IV
You are more aware of the stars in war than in peace. A full moon may quite halve the cares of a sentry; the Pole Star will sometimes be all that a company has, when relieved, to guide it back across country to Paradisiac rest; sleeping often under the sky, you come to find out for yourself what nobody taught you at school—how Orion is sure to be not there in summer, and Aquila always missing in March, and how the Great Bear, that was straight overhead in the April nights, is wont to hang low in the north in the autumn. Childish as it may seem to the wise, a few years’ nightly view of these and other invariable arrangements may give a simple soul a surprisingly lively twinge of what the ages of faith seem to have meant by the fear of God—the awesome suspicion that there is some sort of fundamental world order or control which cannot by any means be put off or dodged or bribed to help you to break its own laws. “Anything,” the old Regular warrant-officers say, “can be wangled in the army,” but who shall push the Dragon or the Great Dog off his beat? And—who knows?—that may be only a part of a larger system of cause and effect, all of it as hopelessly undodgable.
These apprehensions were particularly apt to arise if you had spent an hour that day in seeing herds of the English “common people” ushered down narrowing corridors of barbed wire into some gap that had all the German machine guns raking its exit, the nature of Regular officers’ prewar education in England precluding the prompt evolution of any effectual means on our side to derange the working of this ingenious abattoir. We had asked for it all. We had made the directing brains of our armies the poor things that they were. Small blame to them if in this season of liquidation they failed to produce assets which we had never equipped them to earn—mental nimbleness, powers of individual observation, quickness to cap with counter-strokes of invention each new device of the fertile specialists opposite. Being as we had moulded them, they had probably done pretty well in doing no worse.

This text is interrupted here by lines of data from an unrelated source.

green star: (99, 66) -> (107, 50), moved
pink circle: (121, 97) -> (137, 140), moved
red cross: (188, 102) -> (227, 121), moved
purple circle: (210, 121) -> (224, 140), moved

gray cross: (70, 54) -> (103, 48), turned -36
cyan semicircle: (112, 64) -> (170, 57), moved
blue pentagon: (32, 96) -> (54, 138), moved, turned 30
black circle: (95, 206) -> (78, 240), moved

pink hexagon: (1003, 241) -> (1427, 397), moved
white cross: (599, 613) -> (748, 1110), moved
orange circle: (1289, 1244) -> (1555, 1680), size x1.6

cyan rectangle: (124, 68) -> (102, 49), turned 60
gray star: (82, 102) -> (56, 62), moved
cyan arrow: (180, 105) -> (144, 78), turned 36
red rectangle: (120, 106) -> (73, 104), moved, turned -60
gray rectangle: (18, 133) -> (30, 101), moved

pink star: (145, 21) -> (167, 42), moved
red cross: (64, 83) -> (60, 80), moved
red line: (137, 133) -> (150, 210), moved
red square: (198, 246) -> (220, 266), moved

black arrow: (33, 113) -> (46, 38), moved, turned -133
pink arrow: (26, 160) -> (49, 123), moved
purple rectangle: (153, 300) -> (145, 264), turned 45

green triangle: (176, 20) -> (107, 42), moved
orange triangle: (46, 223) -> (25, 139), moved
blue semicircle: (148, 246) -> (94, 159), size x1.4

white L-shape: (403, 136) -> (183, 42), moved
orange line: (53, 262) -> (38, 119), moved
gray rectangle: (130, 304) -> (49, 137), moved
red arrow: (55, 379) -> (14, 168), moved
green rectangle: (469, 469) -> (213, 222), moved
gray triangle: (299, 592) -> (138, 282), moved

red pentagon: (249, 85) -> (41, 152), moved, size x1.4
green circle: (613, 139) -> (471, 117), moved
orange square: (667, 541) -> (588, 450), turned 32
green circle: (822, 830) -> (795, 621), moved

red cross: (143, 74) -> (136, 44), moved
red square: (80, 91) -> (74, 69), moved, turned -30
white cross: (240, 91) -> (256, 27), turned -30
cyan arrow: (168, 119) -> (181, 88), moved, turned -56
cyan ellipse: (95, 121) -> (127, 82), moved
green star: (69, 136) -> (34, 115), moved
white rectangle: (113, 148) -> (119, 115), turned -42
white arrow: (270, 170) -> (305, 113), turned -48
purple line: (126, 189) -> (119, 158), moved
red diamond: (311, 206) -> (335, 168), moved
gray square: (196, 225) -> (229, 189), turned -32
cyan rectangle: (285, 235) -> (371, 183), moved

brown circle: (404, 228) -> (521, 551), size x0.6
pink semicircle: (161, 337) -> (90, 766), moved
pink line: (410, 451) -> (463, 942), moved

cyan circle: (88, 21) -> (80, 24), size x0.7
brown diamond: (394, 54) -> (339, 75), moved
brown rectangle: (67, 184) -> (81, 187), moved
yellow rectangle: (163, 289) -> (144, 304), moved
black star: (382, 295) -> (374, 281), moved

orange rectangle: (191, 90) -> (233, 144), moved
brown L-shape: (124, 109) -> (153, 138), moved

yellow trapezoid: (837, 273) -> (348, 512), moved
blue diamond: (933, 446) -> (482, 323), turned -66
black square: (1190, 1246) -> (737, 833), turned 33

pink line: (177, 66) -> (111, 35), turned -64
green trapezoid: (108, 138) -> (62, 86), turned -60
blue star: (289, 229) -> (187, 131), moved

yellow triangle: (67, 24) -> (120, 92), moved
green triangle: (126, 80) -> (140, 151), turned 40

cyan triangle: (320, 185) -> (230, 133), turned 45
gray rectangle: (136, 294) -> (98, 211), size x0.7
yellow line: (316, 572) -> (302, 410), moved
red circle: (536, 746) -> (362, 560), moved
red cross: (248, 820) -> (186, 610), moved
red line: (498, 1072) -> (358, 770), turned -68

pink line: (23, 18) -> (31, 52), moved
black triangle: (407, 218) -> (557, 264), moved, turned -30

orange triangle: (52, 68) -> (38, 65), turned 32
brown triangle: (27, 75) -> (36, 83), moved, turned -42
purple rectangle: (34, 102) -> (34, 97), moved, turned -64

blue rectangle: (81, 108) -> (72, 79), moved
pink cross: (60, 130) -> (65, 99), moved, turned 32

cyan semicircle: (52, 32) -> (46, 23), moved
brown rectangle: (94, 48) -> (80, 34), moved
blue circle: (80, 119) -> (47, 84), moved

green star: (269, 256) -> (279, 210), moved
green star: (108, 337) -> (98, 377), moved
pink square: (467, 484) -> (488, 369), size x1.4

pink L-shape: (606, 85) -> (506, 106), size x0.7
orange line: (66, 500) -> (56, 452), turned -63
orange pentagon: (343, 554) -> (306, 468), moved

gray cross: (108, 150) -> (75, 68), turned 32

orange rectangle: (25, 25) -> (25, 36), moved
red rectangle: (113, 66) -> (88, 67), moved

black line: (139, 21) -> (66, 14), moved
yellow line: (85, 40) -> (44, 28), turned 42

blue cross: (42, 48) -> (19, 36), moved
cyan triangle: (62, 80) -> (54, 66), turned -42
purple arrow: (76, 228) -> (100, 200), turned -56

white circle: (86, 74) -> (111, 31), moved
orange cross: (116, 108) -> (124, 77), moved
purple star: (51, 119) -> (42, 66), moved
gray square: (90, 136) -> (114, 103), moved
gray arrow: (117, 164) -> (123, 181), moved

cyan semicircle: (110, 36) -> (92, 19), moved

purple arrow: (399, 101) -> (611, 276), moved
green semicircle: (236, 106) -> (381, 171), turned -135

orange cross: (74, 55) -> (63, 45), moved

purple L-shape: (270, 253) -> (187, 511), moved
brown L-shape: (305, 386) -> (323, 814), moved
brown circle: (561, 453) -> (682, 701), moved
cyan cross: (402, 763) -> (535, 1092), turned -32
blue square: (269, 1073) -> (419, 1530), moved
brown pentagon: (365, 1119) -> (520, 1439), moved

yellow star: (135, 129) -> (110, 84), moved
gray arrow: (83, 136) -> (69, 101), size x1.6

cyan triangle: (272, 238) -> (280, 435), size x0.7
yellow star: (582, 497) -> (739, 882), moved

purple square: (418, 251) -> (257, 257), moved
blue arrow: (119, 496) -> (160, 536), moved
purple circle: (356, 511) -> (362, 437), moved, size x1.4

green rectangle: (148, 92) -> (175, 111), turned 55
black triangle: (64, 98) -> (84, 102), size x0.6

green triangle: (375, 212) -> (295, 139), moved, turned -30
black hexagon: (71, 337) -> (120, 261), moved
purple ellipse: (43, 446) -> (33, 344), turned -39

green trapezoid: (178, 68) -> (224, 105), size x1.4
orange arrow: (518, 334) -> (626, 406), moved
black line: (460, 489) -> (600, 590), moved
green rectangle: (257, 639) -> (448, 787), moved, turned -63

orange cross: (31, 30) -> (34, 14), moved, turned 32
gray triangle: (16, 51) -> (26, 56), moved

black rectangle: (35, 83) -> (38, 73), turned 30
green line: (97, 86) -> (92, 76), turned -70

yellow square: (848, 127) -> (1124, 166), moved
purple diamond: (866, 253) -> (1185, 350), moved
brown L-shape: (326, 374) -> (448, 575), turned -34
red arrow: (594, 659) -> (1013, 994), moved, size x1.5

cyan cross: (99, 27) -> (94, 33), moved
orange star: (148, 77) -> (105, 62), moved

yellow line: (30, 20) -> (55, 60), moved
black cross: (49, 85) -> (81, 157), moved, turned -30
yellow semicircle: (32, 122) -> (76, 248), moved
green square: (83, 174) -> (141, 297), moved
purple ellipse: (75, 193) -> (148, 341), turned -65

What’s done we partly may compute,
But know not what’s resisted.
Who shall say what efforts it may have cost some of those poor custom-ridden souls not to veto, for good and all, an engine of war so far from “smart” as the tank, or to accept any help at all from such folk as the newfangled, untraditional airmen, some of whom took no shame to go forth to the fray in pyjamas. Not they alone, but all of ourselves, with our boastful chatter about the “public school spirit,” our gallant, robust contempt for “swats” and “smugs” and all who invented new means to new ends and who trained and used their brains with a will—we had arranged for these easy battues of thousands of Englishmen, who, for their part, did not fail. Tomorrow you would see it all again—a few hundred square yards of ground gained by the deaths, perhaps, of twenty thousand men who would
Go to their graves like beds, fight for a plot
Which is not tomb enough and continent
To hide the slain.
So it would go on, week after week, sitting after sitting of the dismal court that liquidated in the Flanders mud our ruling classes’ wasted decades, until we either lost the war outright or were saved from utter disaster by clutching at aid from French brains and American numbers. Like Lucifer when he was confronted with the sky at night, you “looked and sank.”
Around the ancient track marched, rank on rank,
The army of unalterable law.
What had we done, when we could, that the stars in their courses should fight for us now? Or left undone, of all that could provoke this methodical universe of swinging and returning forces to shake off such dust from its constant wheels?